President Obama's energy plan, with carbon taxes and inefficient green initiatives, is an economic downer. Price goes up for everybody, giving the government a chance to step in and subsidize the poor. Create a crisis, then be the hero by solving it for the dependent class you harvest votes from.
Unfortunately, it won't work that way on a global economic scale. Adding this on top of our already high corporate tax rate will just make it harder for our job-providing businesses to compete globally. Do you really think China will go green? When high energy prices chase businesses out of the US, those jobs are gone. But at least President Obama will pay your light bill when you're unemployed.
http://www.nytimes.com/gwire/2009/02/25/25greenwire-obama-stresses-investment-but-policy-battles-lo-9850.html?pagewanted=1
3 comments:
from today's WSJ:
"...you find that solar and wind sources are providing the equivalent of 76,000 barrels of oil per day. America's total primary energy use is about 47.4 million barrels of oil equivalent per day."

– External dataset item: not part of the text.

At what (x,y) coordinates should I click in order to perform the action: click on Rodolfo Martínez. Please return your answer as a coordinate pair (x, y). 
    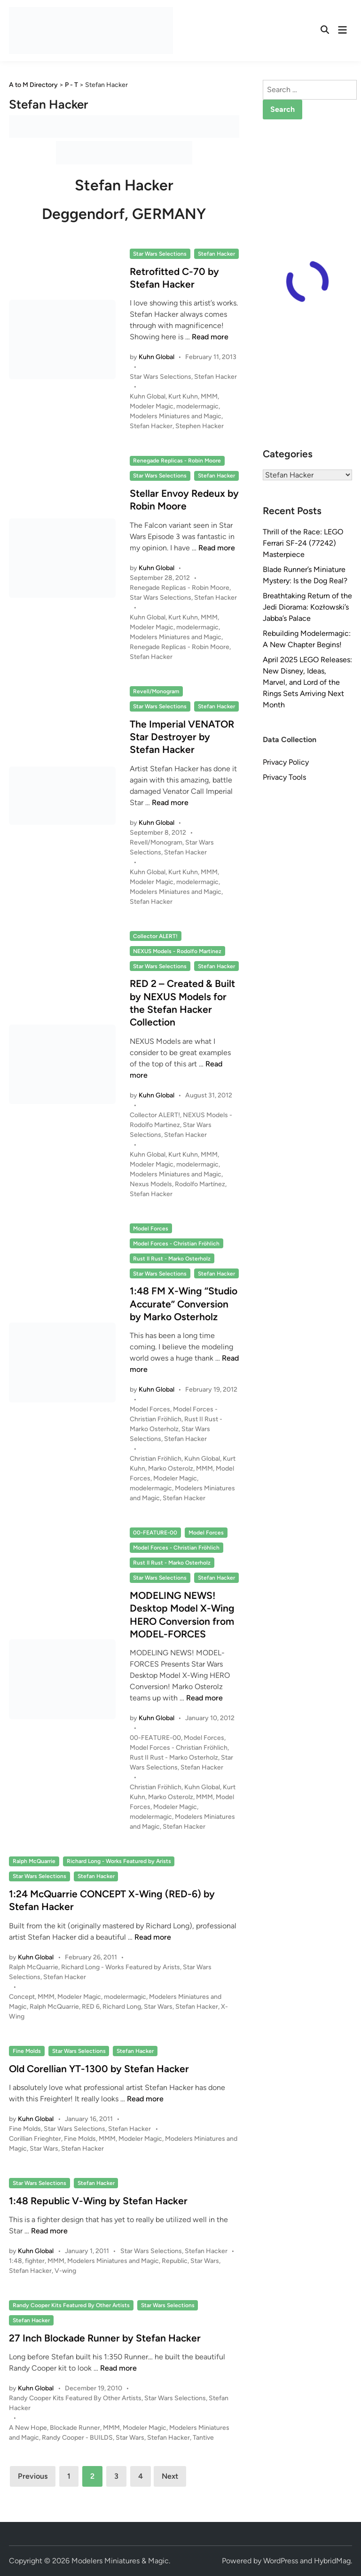
    Looking at the image, I should click on (200, 1184).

try to imagine the costs required to get the renewables up to any substantial level...and you will see the folly of this renewable energy bullshit. any effort to increase our use of renewable energy sources, at the expense of relatively cheap oil (especially right now), will cost taxpayers a fortune.
it's just one disaster after another with this guy. he can't be this dumb...i think he just doesn't care as he believes he is building a marxist utopia.
Yup. And then you've got tax cheat Geithner badmouthing oil and gas companies and saying they are bad for the economy.
Like you, I'm thinking they can't be so stupid as to believe their own BS. Big oil is bad for the economy? OK smartass, try running this country without petroleum.
This is unbelievable. All that's missing is beards, berets and AK-47s.
Liberals will never understand how free markets are better suited than bureacrats at deciding the advantages of things like dominant energy sources at any one given time.
The complexity of variables cannot be approached, much less accurately considered, by the use of central planning intellect.
We may as well pretend our intellect can decide better than a river which path it should cut.